ASSIGNMENT
Copy out every line of the records where the string "つぐもも" occurs.

EXERCISE DATA
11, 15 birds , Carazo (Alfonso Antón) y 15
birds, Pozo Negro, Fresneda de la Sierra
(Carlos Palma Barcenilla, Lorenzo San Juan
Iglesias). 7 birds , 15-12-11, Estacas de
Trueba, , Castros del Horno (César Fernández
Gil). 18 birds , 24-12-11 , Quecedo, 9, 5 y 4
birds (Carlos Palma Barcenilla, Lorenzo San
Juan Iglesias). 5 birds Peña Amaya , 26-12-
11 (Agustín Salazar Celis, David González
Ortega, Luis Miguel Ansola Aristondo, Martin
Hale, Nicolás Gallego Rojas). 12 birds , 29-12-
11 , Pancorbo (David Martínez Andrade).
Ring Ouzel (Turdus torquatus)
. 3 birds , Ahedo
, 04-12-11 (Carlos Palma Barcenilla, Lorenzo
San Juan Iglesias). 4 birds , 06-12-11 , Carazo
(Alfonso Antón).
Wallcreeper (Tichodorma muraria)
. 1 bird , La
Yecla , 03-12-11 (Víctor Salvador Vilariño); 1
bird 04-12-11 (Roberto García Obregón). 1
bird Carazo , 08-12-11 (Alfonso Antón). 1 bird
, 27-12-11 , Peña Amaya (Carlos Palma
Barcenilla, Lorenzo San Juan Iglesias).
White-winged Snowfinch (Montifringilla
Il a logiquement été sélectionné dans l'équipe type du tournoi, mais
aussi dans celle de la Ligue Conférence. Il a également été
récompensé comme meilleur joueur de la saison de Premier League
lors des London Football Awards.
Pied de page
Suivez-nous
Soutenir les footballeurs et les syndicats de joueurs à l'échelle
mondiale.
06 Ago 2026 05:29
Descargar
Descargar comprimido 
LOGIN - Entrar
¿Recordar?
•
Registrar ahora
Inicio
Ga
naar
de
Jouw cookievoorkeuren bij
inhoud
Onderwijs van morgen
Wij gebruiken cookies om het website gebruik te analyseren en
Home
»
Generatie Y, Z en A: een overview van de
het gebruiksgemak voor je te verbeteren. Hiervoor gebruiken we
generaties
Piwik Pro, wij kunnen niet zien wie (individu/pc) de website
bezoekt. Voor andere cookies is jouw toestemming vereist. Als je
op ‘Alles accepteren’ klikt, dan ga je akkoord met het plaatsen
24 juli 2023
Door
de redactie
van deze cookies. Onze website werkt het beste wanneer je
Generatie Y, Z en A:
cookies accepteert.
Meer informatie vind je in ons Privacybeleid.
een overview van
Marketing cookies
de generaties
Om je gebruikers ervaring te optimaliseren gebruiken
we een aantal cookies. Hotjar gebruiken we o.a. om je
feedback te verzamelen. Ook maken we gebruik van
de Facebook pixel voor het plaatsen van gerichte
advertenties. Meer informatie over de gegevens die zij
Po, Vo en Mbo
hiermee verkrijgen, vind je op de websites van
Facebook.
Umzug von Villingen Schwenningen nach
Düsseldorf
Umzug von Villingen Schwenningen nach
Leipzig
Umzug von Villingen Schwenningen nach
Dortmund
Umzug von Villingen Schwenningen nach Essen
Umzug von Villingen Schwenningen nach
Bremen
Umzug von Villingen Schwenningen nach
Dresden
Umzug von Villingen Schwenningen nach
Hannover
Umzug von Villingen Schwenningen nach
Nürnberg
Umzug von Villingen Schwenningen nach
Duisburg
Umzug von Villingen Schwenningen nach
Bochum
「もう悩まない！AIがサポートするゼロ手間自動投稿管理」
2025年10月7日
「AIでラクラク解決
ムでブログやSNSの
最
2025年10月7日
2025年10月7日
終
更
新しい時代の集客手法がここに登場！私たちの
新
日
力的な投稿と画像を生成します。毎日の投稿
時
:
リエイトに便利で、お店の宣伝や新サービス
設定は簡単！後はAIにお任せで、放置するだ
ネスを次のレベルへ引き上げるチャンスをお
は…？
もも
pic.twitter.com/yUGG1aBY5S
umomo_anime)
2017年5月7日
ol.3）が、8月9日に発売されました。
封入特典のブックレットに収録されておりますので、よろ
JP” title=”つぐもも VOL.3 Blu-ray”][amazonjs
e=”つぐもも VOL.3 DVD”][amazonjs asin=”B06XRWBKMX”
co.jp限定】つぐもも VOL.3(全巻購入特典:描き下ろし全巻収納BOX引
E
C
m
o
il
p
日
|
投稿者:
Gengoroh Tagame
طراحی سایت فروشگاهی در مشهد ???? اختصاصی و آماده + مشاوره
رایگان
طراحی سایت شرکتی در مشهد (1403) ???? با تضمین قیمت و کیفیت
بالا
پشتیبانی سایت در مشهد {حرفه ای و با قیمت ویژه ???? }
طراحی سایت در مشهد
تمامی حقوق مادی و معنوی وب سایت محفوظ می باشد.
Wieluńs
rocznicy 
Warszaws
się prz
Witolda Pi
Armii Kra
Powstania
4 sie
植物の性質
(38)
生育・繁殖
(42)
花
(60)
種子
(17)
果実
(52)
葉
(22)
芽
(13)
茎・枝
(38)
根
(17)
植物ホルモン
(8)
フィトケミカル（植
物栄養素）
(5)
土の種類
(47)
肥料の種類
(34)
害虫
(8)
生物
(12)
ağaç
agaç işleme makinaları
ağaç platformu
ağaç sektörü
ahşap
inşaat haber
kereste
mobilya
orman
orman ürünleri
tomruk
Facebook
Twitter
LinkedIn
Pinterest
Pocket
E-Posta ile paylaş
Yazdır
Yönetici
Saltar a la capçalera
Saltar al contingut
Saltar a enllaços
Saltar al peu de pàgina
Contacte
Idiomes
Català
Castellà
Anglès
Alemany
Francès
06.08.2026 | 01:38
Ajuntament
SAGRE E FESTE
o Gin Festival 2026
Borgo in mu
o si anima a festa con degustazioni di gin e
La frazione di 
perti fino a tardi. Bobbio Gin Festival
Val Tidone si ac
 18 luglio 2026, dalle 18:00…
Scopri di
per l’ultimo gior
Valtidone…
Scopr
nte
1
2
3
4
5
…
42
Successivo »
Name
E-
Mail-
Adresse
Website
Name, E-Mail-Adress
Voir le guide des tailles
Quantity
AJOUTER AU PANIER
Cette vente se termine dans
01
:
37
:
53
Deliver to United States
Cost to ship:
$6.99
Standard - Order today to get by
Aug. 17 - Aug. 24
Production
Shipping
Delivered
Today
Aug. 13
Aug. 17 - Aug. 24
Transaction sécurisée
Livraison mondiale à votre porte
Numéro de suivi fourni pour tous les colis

WRITTEN ANSWER
JP” title=”つぐもも VOL.3 Blu-ray”][amazonjs
e=”つぐもも VOL.3 DVD”][amazonjs asin=”B06XRWBKMX”
co.jp限定】つぐもも VOL.3(全巻購入特典:描き下ろし全巻収納BOX引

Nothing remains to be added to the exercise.